**TASK DETAILS**.
Starting at the line with "Our Other Directories", retype every remaining line of the records exactly. Do not include pictures.

**EXTRACTED MATERIAL**.

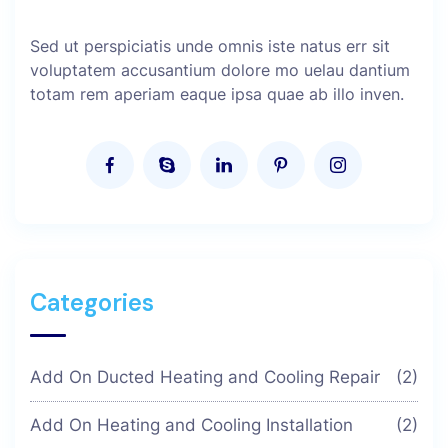
Sed ut perspiciatis unde omnis iste natus err sit
voluptatem accusantium dolore mo uelau dantium
totam rem aperiam eaque ipsa quae ab illo inven.
Categories
Add On Ducted Heating and Cooling Repair
(2)
Add On Heating and Cooling Installation
(2)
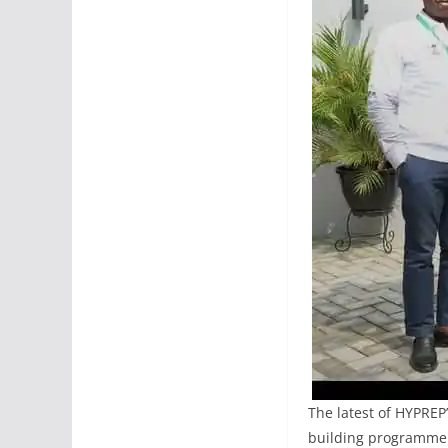
The latest of HYPREP
building programme f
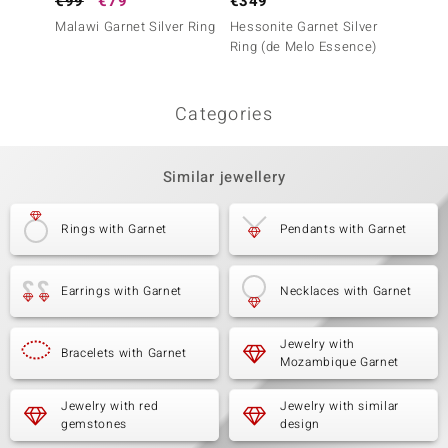
€99
€79
€349
€499
Malawi Garnet Silver Ring
Hessonite Garnet Silver
Hesson
Ring (de Melo Essence)
Ring (A
Categories
Similar jewellery
Rings with Garnet
Pendants with Garnet
Earrings with Garnet
Necklaces with Garnet
Jewelry with
Bracelets with Garnet
Mozambique Garnet
Jewelry with red
Jewelry with similar
gemstones
design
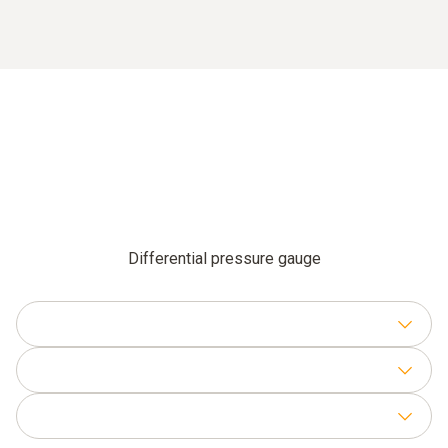
Differential pressure gauge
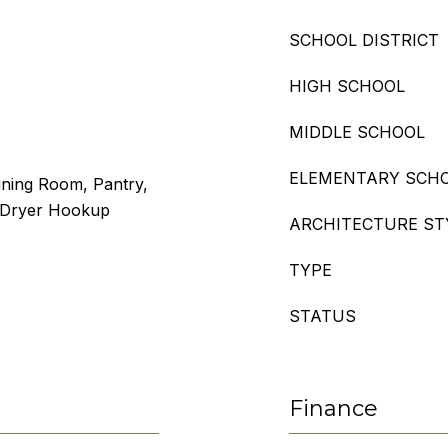
SCHOOL DISTRICT
HIGH SCHOOL
MIDDLE SCHOOL
ELEMENTARY SCH
ining Room, Pantry,
r/Dryer Hookup
ARCHITECTURE ST
TYPE
STATUS
Finance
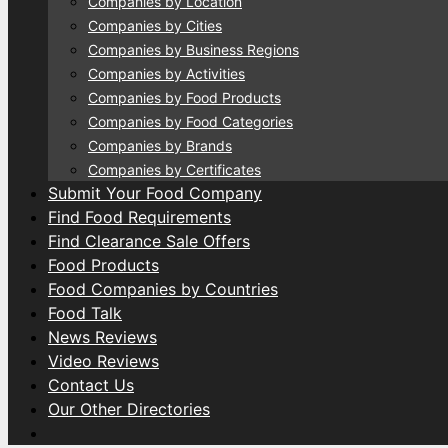
Companies by Location
Companies by Cities
Companies by Business Regions
Companies by Activities
Companies by Food Products
Companies by Food Categories
Companies by Brands
Companies by Certificates
Submit Your Food Company
Find Food Requirements
Find Clearance Sale Offers
Food Products
Food Companies by Countries
Food Talk
News Reviews
Video Reviews
Contact Us
Our Other Directories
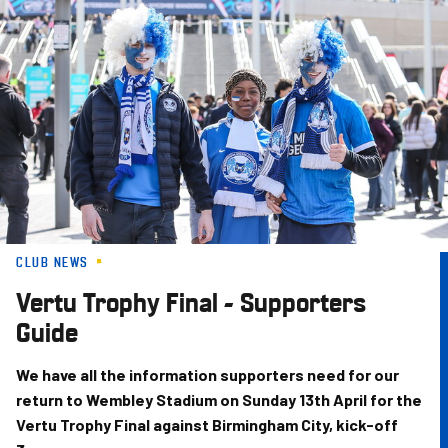
Skip
to
main
content
CLUB NEWS
Vertu Trophy Final - Supporters
Guide
We have all the information supporters need for our
return to Wembley Stadium on Sunday 13th April for the
Vertu Trophy Final against Birmingham City, kick-off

**EXERCISE RESPONSE**.
Our Other Directories
Skip
to
main
content
CLUB NEWS
Vertu Trophy Final - Supporters
Guide
We have all the information supporters need for our
return to Wembley Stadium on Sunday 13th April for the
Vertu Trophy Final against Birmingham City, kick-off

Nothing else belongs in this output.